BACKGROUND: Aflatoxin contamination caused by Aspergillus fungi has been a serious factor affecting food safety of peanut (Arachis hypogaea L.) because aflatoxins are highly harmful for human and animal health. As three mechanisms of resistance to aflatoxin in peanut including shell infection resistance, seed infection resistance and aflatoxin production resistance exist among naturally evolved germplasm stocks, it is highly crucial to pyramid these three resistances for promoting peanut industry development and protecting consumers’ health. However, less research effort has been made yet to investigate the differentiation and genetic relationship among the three resistances in diversified peanut germplasm collections.

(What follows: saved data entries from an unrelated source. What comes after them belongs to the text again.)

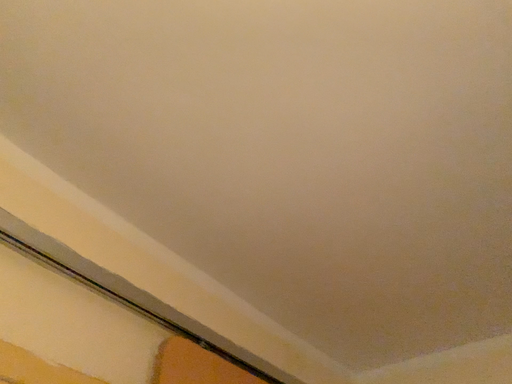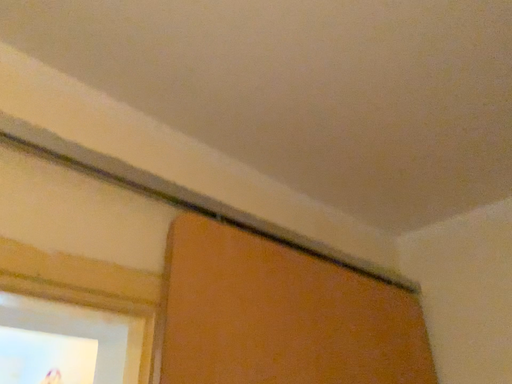 Question: Which way did the camera rotate in the video?

Choices:
 (A) rotated upward
 (B) rotated downward

Answer: (B) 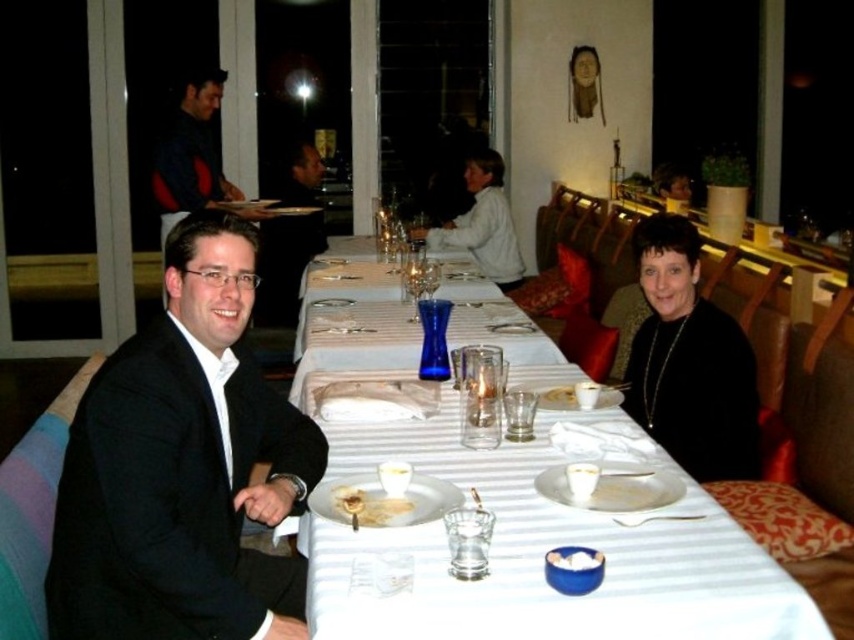 Question: Can you confirm if black silk dress at center is positioned to the left of white sweater at center?

Choices:
 (A) no
 (B) yes

Answer: (A)

Question: In this image, where is black suit at left located relative to black silk dress at center?

Choices:
 (A) below
 (B) above

Answer: (A)

Question: Is black suit at left to the left of white creamy food at center from the viewer's perspective?

Choices:
 (A) no
 (B) yes

Answer: (B)

Question: Which object is the closest to the white creamy food at center?

Choices:
 (A) black silk dress at center
 (B) white sweater at center
 (C) black suit at left
 (D) blue glass vase at center

Answer: (C)

Question: Which object appears closest to the camera in this image?

Choices:
 (A) black silk dress at center
 (B) white creamy food at center

Answer: (B)

Question: Which is nearer to the black silk dress at center?

Choices:
 (A) white sweater at center
 (B) blue glass vase at center
 (C) black suit at left

Answer: (C) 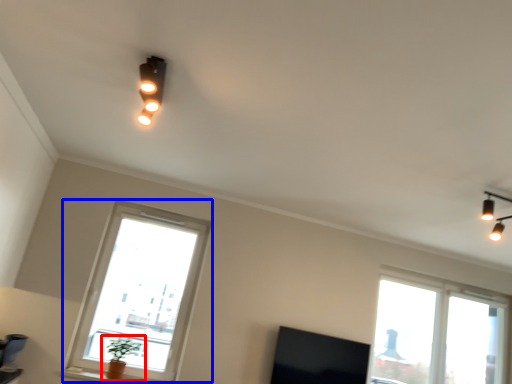 Question: Among these objects, which one is nearest to the camera, houseplant (highlighted by a red box) or window (highlighted by a blue box)?

Choices:
 (A) houseplant
 (B) window

Answer: (A) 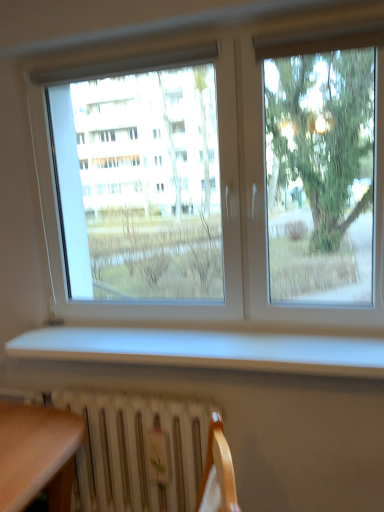 In order to face white metallic radiator at lower center, should I rotate leftwards or rightwards?

You should rotate left by 9.124 degrees.

The width and height of the screenshot is (384, 512). I want to click on white matte window sill at lower center, so click(x=205, y=349).

Image resolution: width=384 pixels, height=512 pixels. I want to click on white metallic radiator at lower center, so click(x=138, y=451).

Would you say white matte window sill at lower center is a long distance from white metallic radiator at lower center?

No, there isn't a large distance between white matte window sill at lower center and white metallic radiator at lower center.

Considering the relative positions of white matte window sill at lower center and white metallic radiator at lower center in the image provided, is white matte window sill at lower center behind white metallic radiator at lower center?

No, it is not.

Where is `radiator below the white matte window sill at lower center (from a real-world perspective)`? radiator below the white matte window sill at lower center (from a real-world perspective) is located at coordinates (138, 451).

From a real-world perspective, which is physically below, transparent glass window at center or white matte window sill at lower center?

white matte window sill at lower center.

In order to click on window sill in front of the transparent glass window at center in this screenshot , I will do `click(205, 349)`.

Does transparent glass window at center turn towards white matte window sill at lower center?

Yes, transparent glass window at center is turned towards white matte window sill at lower center.

Is transparent glass window at center bigger than white matte window sill at lower center?

Yes.

From a real-world perspective, which object stands above the other?

transparent glass window at center.

Does point (87, 416) come farther from viewer compared to point (300, 215)?

No, it is not.

Would you say white metallic radiator at lower center is to the left or to the right of transparent glass window at center in the picture?

Based on their positions, white metallic radiator at lower center is located to the left of transparent glass window at center.

Based on the photo, how much distance is there between white metallic radiator at lower center and transparent glass window at center?

2.18 meters.

Considering the points (169, 506) and (47, 348), which point is behind, point (169, 506) or point (47, 348)?

Positioned behind is point (169, 506).

Does white metallic radiator at lower center turn towards white matte window sill at lower center?

No, white metallic radiator at lower center does not turn towards white matte window sill at lower center.

In the scene shown: Measure the distance from white metallic radiator at lower center to white matte window sill at lower center.

white metallic radiator at lower center and white matte window sill at lower center are 14.94 inches apart.

Would you consider transparent glass window at center to be distant from white metallic radiator at lower center?

Yes.

Is transparent glass window at center further to camera compared to white metallic radiator at lower center?

That is False.

Between transparent glass window at center and white metallic radiator at lower center, which one has larger size?

transparent glass window at center.

Could you tell me if transparent glass window at center is facing white metallic radiator at lower center?

No, transparent glass window at center does not turn towards white metallic radiator at lower center.

Which is closer, (125, 358) or (363, 218)?

Positioned in front is point (125, 358).

From their relative heights in the image, would you say white matte window sill at lower center is taller or shorter than transparent glass window at center?

In the image, white matte window sill at lower center appears to be shorter than transparent glass window at center.

In the scene shown: Considering the relative positions of white matte window sill at lower center and transparent glass window at center in the image provided, is white matte window sill at lower center behind transparent glass window at center?

No, white matte window sill at lower center is closer to the viewer.

Is white matte window sill at lower center outside of transparent glass window at center?

Indeed, white matte window sill at lower center is completely outside transparent glass window at center.

Where is `radiator behind the white matte window sill at lower center`? The height and width of the screenshot is (512, 384). radiator behind the white matte window sill at lower center is located at coordinates (138, 451).

Identify the location of window sill that is in front of the transparent glass window at center. This screenshot has width=384, height=512. (205, 349).

Consider the image. Estimate the real-world distances between objects in this image. Which object is closer to transparent glass window at center, white metallic radiator at lower center or white matte window sill at lower center?

Among the two, white metallic radiator at lower center is located nearer to transparent glass window at center.

When comparing their distances from white matte window sill at lower center, does white metallic radiator at lower center or transparent glass window at center seem further?

transparent glass window at center is positioned further to the anchor white matte window sill at lower center.

When comparing their distances from white metallic radiator at lower center, does transparent glass window at center or white matte window sill at lower center seem closer?

white matte window sill at lower center is positioned closer to the anchor white metallic radiator at lower center.

From the image, which object appears to be farther from white matte window sill at lower center, transparent glass window at center or white metallic radiator at lower center?

transparent glass window at center is positioned further to the anchor white matte window sill at lower center.

Considering their positions, is white matte window sill at lower center positioned further to white metallic radiator at lower center than transparent glass window at center?

transparent glass window at center is further to white metallic radiator at lower center.

Considering their positions, is white matte window sill at lower center positioned closer to transparent glass window at center than white metallic radiator at lower center?

Among the two, white metallic radiator at lower center is located nearer to transparent glass window at center.

Where is `window sill between transparent glass window at center and white metallic radiator at lower center in the up-down direction`? window sill between transparent glass window at center and white metallic radiator at lower center in the up-down direction is located at coordinates (205, 349). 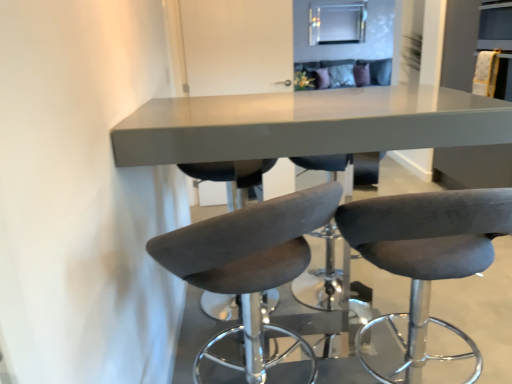 Question: From a real-world perspective, is dark gray fabric stool at center, arranged as the first chair when viewed from the right, physically located above or below suede-like gray bar stool at center, the 1th chair when ordered from left to right?

Choices:
 (A) above
 (B) below

Answer: (B)

Question: In terms of width, does dark gray fabric stool at center, arranged as the first chair when viewed from the right, look wider or thinner when compared to suede-like gray bar stool at center, which ranks as the 2th chair in right-to-left order?

Choices:
 (A) thin
 (B) wide

Answer: (A)

Question: Estimate the real-world distances between objects in this image. Which object is closer to the dark gray fabric stool at center, the 2th chair viewed from the left?

Choices:
 (A) matte gray table at center
 (B) suede-like gray bar stool at center, which ranks as the 2th chair in right-to-left order

Answer: (B)

Question: Based on their relative distances, which object is nearer to the dark gray fabric stool at center, arranged as the first chair when viewed from the right?

Choices:
 (A) matte gray table at center
 (B) suede-like gray bar stool at center, the 1th chair when ordered from left to right

Answer: (B) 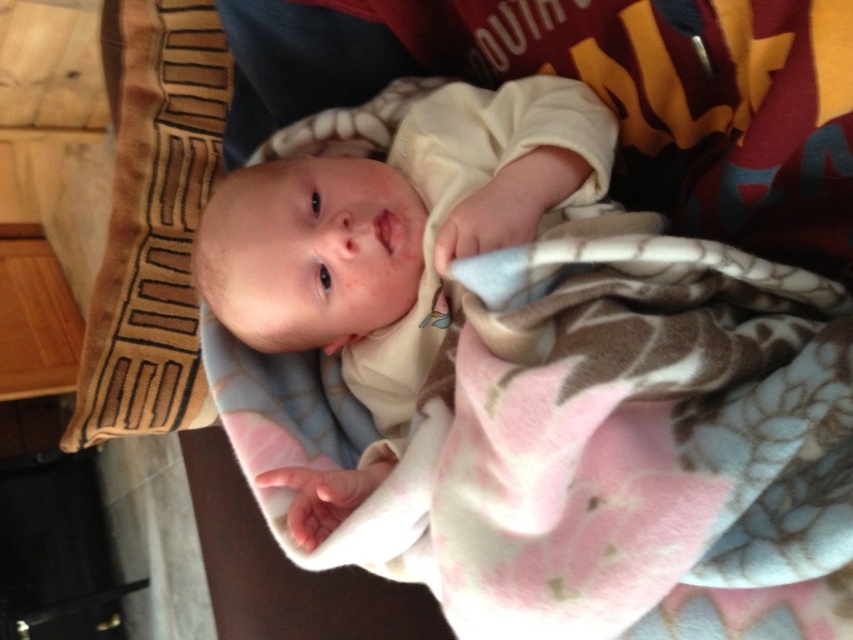 Question: Can you confirm if smooth beige baby at center is positioned above brown textured pillow at left?

Choices:
 (A) no
 (B) yes

Answer: (A)

Question: Which object is farther from the camera taking this photo?

Choices:
 (A) brown textured pillow at left
 (B) smooth beige baby at center

Answer: (A)

Question: Is smooth beige baby at center positioned at the back of brown textured pillow at left?

Choices:
 (A) no
 (B) yes

Answer: (A)

Question: Which point is farther to the camera?

Choices:
 (A) smooth beige baby at center
 (B) brown textured pillow at left

Answer: (B)

Question: Is smooth beige baby at center below brown textured pillow at left?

RESULTS: In this study, the Chinese peanut mini-mini core collection selected from a large basic collection was systematically evaluated for the three resistances against A. flavus for the first time. The research revealed a wide variation among the diversified peanut accessions for all the three resistances. Totally, 14 resistant accessions were identified, including three with shell infection resistance, seven with seed infection resistance and five with aflatoxin production resistance. A special accession, Zh.h1312, was identified with both seed infection and aflatoxin production resistance. Among the five botanic types of A. hypogaea, the var. vulgaris (Spanish type) belonging to subspecies fastigiata is the only one which possessed all the three resistances. There was no close correlation between shell infection resistance and other two resistances, while there was a significant positive correlation between seed infection and toxin production resistance. All the three resistances had a significant negative correlation with pod or seed size. A total of 16 SNPs/InDels associated with the three resistances were identified through genome-wide association study (GWAS). Through comparative analysis, Zh.h1312 with seed infection resistance and aflatoxin production resistance was also revealed to possess all the resistance alleles of associated loci for seed infection index and aflatoxin content.
CONCLUSIONS: This study provided the first comprehensive understanding of differentiation of aflatoxin resistance in diversified peanut germplasm collection, and would further contribute to the genetic enhancement for resistance to aflatoxin contamination.